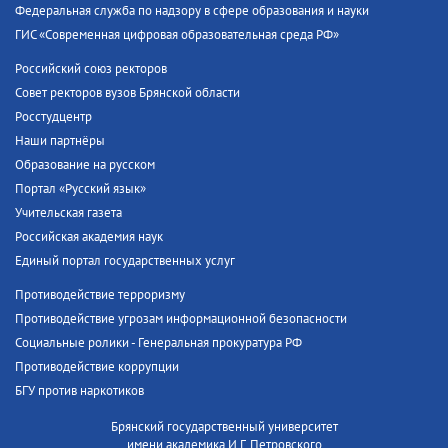
Федеральная служба по надзору в сфере образования и науки
ГИС «Современная цифровая образовательная среда РФ»
Российский союз ректоров
Совет ректоров вузов Брянской области
Росстудцентр
Наши партнёры
Образование на русском
Портал «Русский язык»
Учительская газета
Российская академия наук
Единый портал государственных услуг
Противодействие терроризму
Противодействие угрозам информационной безопасности
Социальные ролики - Генеральная прокуратура РФ
Противодействие коррупции
БГУ против наркотиков
Брянский государственный университет
имени академика И.Г. Петровского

:::

ACTIVITY
Please transcribe the lines from the one containing "цифровая образовательная среда" through the last line of the records. Include both ends and nothing else.

ANSWER BOX
ГИС «Современная цифровая образовательная среда РФ»
Российский союз ректоров
Совет ректоров вузов Брянской области
Росстудцентр
Наши партнёры
Образование на русском
Портал «Русский язык»
Учительская газета
Российская академия наук
Единый портал государственных услуг
Противодействие терроризму
Противодействие угрозам информационной безопасности
Социальные ролики - Генеральная прокуратура РФ
Противодействие коррупции
БГУ против наркотиков
Брянский государственный университет
имени академика И.Г. Петровского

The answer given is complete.